純情エゴイスト
□愛を綴って
1ページ/6ページ
「みんな、書けたかい?」
「あ!先生だ!!せんせ〜」
机の上で短冊にペンを必死で走らせる子供達。
そこに様子を見にきた野分が声をかけると、子供達が次々に野分へと突進してくる。
相変わらず子供達からの人気は絶大な野分。
本人も研修医で忙しいのに、空いた時間には必ず様子を見に来る。
今も、子供達に目線を合わせ、次々に話し出す子供達一人ひとりの話に耳を傾けている。
そんな姿を少し離れた所から見ている弘樹。
野分に頼まれた着替えを持ってきたのだが、なんとなく野分の仕事ぶりを観察しているのだ。
(それにしても…人気だなぁ。あいつも楽しそうだ。
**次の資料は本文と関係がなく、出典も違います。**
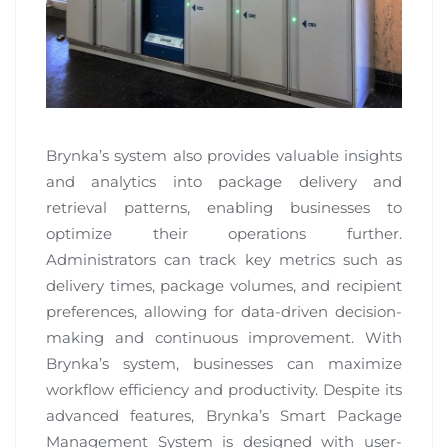
Brynka’s system also provides valuable insights
and analytics into package delivery and
retrieval patterns, enabling businesses to
optimize their operations further.
Administrators can track key metrics such as
delivery times, package volumes, and recipient
preferences, allowing for data-driven decision-
making and continuous improvement. With
Brynka’s system, businesses can maximize
workflow efficiency and productivity. Despite its
advanced features, Brynka’s Smart Package
Management System is designed with user-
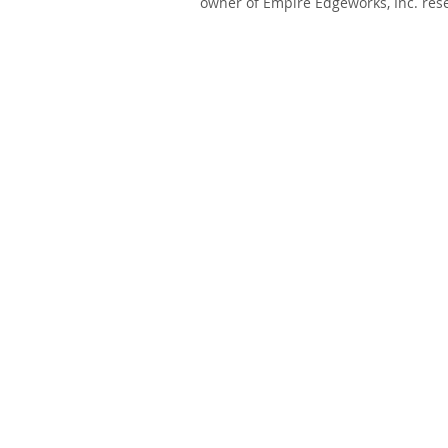
owner of Empire Edgeworks, Inc. rese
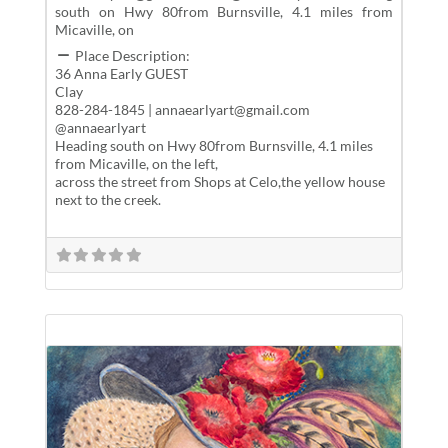
south on Hwy 80from Burnsville, 4.1 miles from
Micaville, on
Place Description:
36 Anna Early GUEST
Clay
828-284-1845 | annaearlyart@gmail.com
@annaearlyart
Heading south on Hwy 80from Burnsville, 4.1 miles
from Micaville, on the left,
across the street from Shops at Celo,the yellow house
next to the creek.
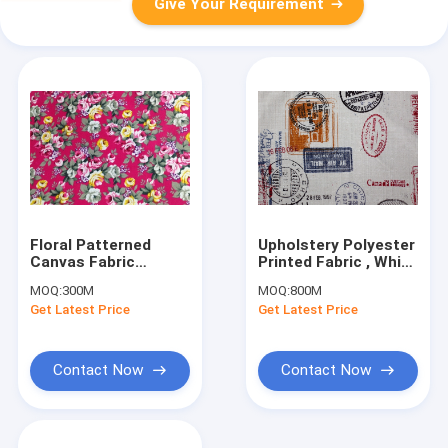
Give Your Requirement
Floral Patterned
Upholstery Polyester
Canvas Fabric
Printed Fabric , White
Polyester / Floral
Lightweight Canvas
MOQ:
300M
MOQ:
800M
Print Fabrics
Fabric
Get Latest Price
Get Latest Price
Contact Now
Contact Now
)
ついつい表情が柔らかくなる。
そこに鬼の上條の威厳はなく、ふわりと微笑んだ顔は優しかった。
弘樹の優しい顔に引き寄せられたのか一人の男の子が近付いてくる。
弘樹は声をかけられるまで野分に夢中だったので、男の子が近くに来た事に気付かなかった。
「おにぃちゃん!」
くいくいっと服を掴まれて、弘樹はやっと男の子に視線を移す。
「どうした?」
男の子に一瞬驚いたが、きちんと目線を合わせて話す。
その声は、ふわりと微笑んだままの顔と同じく優しかった。
優しく声をかけてくれたのが嬉しかったのか少し照れたように話す。
「今、短冊作ってるんだ。おにぃちゃんも一緒に書こうよっ!」
「え?ちょ、まっ…!!」
思ったより強く引っ張られ、導かれるままに足を動かすしかなかった。